_Work task_
From the entries below, transcribe exactly the lines between the line holding "Đi bằng ô tô" and the line holding "Câu hỏi thường gặp", inclusive; skip all other lines.

•••••

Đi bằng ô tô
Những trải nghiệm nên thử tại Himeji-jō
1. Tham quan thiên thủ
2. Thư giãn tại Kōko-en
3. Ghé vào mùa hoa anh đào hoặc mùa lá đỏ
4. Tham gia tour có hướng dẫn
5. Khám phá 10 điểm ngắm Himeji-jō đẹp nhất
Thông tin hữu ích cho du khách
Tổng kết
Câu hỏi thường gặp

•••••

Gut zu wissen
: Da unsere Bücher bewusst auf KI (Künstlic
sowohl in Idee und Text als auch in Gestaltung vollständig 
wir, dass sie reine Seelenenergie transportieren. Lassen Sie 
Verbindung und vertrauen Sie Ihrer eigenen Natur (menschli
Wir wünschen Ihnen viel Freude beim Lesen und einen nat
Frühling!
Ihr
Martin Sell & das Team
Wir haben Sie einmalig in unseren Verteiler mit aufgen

•••••

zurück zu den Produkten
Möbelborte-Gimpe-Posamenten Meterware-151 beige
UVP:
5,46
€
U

•••••

_Result_
Đi bằng ô tô
Những trải nghiệm nên thử tại Himeji-jō
1. Tham quan thiên thủ
2. Thư giãn tại Kōko-en
3. Ghé vào mùa hoa anh đào hoặc mùa lá đỏ
4. Tham gia tour có hướng dẫn
5. Khám phá 10 điểm ngắm Himeji-jō đẹp nhất
Thông tin hữu ích cho du khách
Tổng kết
Câu hỏi thường gặp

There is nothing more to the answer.